··· THE DATA
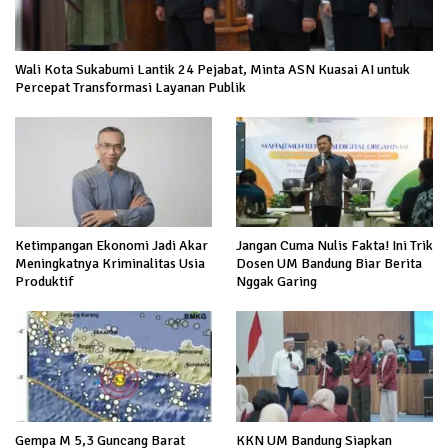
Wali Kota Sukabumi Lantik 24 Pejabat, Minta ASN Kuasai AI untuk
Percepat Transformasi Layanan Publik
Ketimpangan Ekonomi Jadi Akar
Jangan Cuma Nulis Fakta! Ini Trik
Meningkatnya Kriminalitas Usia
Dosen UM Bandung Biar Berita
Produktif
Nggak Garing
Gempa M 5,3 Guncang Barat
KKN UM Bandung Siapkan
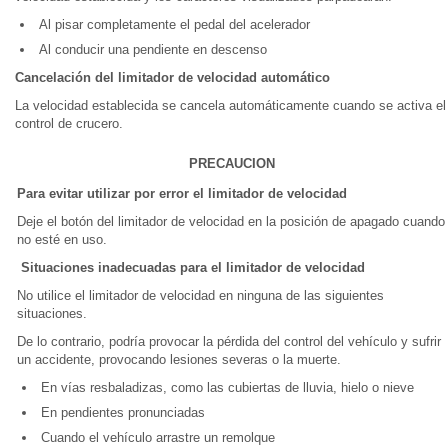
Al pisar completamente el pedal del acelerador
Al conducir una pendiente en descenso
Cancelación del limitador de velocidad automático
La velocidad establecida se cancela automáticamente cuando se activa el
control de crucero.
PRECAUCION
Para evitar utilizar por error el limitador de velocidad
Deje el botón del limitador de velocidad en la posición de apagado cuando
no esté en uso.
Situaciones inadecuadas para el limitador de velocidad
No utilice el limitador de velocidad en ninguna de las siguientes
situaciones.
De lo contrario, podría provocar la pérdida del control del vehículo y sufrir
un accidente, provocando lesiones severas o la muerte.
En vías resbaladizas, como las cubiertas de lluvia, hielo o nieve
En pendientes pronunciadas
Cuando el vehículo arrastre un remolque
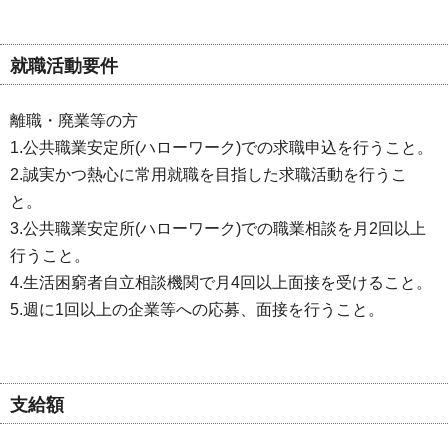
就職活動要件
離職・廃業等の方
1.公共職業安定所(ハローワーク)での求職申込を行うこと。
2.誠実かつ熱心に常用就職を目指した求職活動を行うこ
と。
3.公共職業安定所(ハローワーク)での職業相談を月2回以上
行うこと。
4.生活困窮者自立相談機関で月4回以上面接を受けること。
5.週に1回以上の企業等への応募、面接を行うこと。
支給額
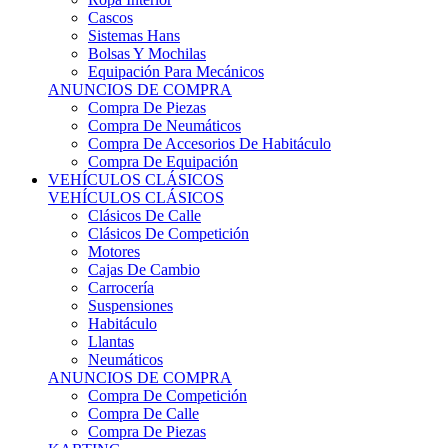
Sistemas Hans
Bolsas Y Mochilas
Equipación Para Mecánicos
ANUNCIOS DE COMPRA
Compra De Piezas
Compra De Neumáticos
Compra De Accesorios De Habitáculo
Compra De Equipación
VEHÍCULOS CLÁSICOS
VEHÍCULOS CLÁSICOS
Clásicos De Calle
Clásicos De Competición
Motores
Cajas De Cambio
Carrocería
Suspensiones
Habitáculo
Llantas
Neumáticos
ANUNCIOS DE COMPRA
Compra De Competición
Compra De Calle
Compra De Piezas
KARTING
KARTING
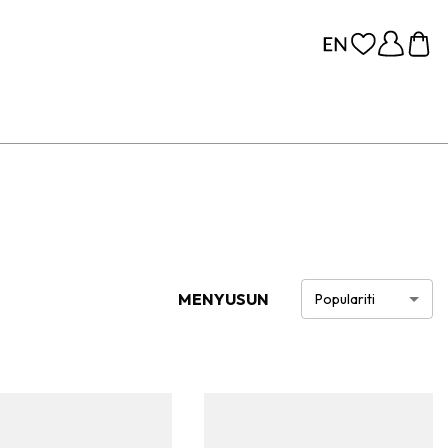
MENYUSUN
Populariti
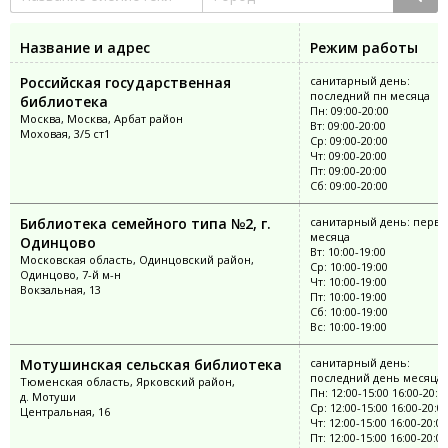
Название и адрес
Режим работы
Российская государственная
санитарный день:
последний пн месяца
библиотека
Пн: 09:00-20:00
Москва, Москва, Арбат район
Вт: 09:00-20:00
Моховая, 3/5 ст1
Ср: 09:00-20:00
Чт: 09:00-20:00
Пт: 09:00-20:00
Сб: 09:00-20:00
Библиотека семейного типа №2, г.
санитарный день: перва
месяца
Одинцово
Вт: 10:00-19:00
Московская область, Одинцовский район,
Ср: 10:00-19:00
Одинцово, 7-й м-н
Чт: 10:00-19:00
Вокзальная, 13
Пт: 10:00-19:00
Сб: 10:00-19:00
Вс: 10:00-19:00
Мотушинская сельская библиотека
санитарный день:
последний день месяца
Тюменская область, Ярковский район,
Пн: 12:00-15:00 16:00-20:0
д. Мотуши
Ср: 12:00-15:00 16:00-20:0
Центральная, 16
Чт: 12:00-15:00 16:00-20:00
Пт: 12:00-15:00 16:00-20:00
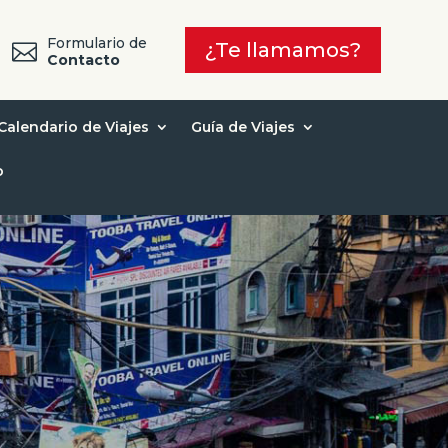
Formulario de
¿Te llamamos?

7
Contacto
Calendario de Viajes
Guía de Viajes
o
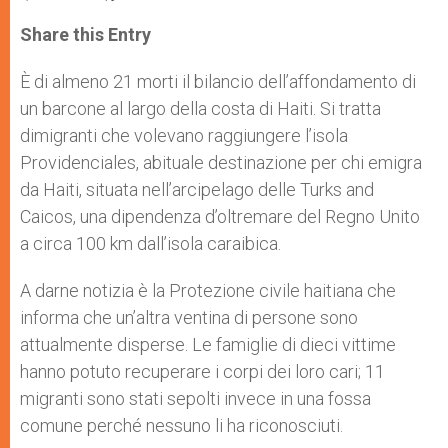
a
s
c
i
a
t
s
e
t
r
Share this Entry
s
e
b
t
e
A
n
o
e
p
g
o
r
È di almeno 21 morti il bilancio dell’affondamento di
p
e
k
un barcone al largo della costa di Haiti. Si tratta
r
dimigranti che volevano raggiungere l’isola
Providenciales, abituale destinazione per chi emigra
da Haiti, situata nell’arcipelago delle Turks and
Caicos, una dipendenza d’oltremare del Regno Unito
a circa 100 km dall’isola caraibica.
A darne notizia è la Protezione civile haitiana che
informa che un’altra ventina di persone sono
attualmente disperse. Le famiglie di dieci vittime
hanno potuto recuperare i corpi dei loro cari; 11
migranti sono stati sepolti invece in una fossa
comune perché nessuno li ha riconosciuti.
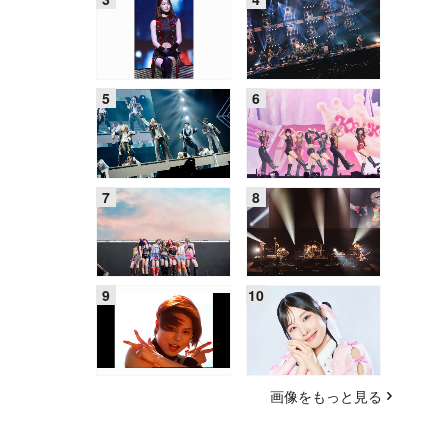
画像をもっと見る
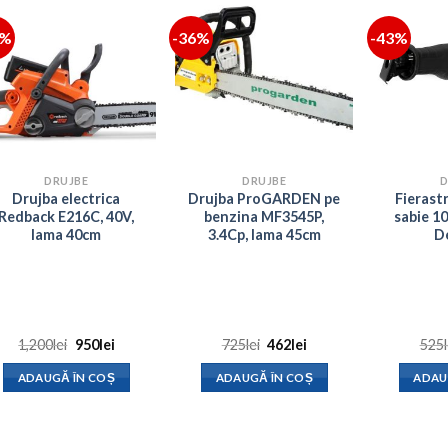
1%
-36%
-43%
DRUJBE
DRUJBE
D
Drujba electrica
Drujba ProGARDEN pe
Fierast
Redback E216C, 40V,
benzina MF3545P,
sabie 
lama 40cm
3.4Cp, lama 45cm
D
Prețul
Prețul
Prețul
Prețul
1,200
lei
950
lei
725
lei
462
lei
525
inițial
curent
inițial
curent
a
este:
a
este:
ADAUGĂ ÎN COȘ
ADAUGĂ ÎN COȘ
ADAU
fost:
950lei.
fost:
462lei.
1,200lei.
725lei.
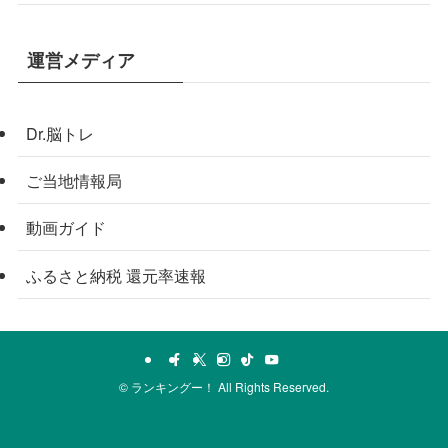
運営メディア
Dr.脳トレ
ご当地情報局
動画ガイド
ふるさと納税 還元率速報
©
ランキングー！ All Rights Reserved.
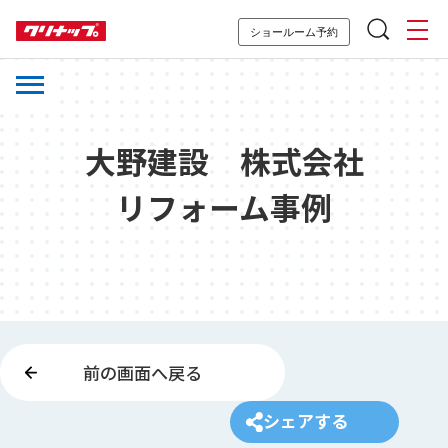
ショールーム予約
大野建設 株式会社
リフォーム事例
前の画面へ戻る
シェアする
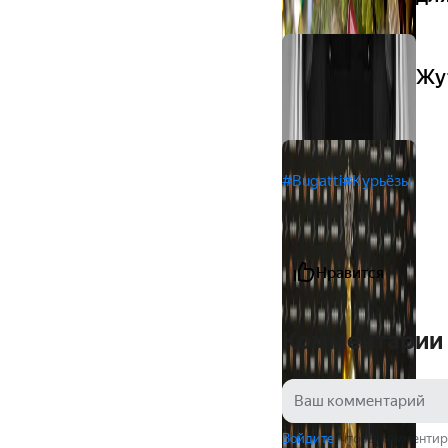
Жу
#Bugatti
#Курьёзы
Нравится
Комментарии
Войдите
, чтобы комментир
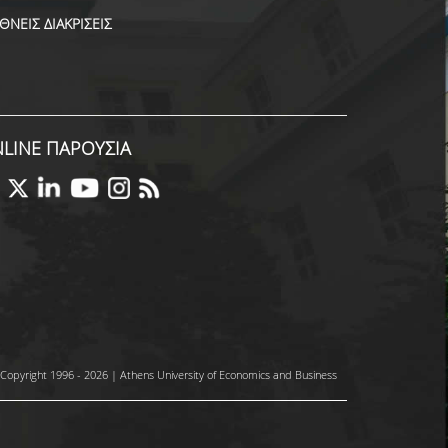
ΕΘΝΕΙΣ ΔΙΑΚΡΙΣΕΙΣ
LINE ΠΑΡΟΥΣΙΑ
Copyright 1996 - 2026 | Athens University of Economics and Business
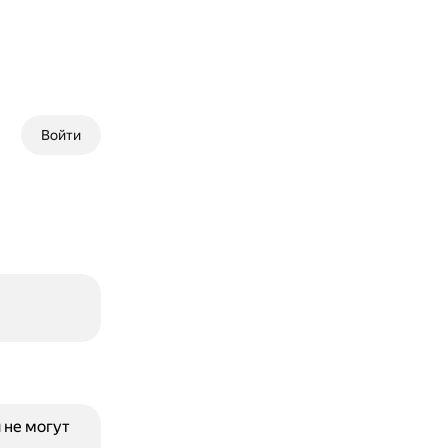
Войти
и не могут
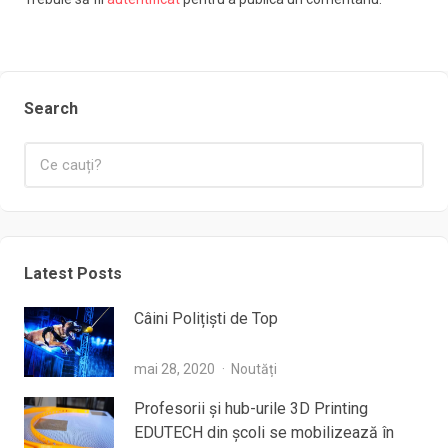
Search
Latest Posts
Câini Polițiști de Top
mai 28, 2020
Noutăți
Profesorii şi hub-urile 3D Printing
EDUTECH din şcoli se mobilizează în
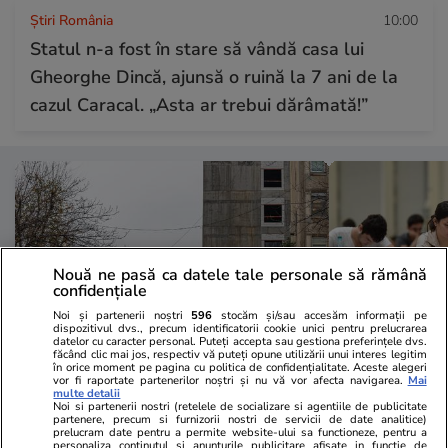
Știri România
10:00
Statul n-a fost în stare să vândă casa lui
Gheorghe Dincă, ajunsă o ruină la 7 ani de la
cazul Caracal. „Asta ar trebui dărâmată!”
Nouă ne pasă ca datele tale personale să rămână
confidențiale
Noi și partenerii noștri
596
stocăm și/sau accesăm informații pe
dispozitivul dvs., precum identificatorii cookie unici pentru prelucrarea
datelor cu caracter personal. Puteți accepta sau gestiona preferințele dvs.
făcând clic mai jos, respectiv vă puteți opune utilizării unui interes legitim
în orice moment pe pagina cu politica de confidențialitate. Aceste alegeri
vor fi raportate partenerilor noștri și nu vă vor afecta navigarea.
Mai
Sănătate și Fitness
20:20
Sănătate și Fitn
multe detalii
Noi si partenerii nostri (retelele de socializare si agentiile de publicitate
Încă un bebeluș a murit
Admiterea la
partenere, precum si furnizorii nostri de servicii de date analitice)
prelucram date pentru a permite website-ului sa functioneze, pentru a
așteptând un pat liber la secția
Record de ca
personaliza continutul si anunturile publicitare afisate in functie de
······
*DIRECTIONS FOR THIS TASK*: Copy whichever lines in the listing above contain the word "isola".

*ANSWER SECTION*:
dimigranti che volevano raggiungere l’isola
a circa 100 km dall’isola caraibica.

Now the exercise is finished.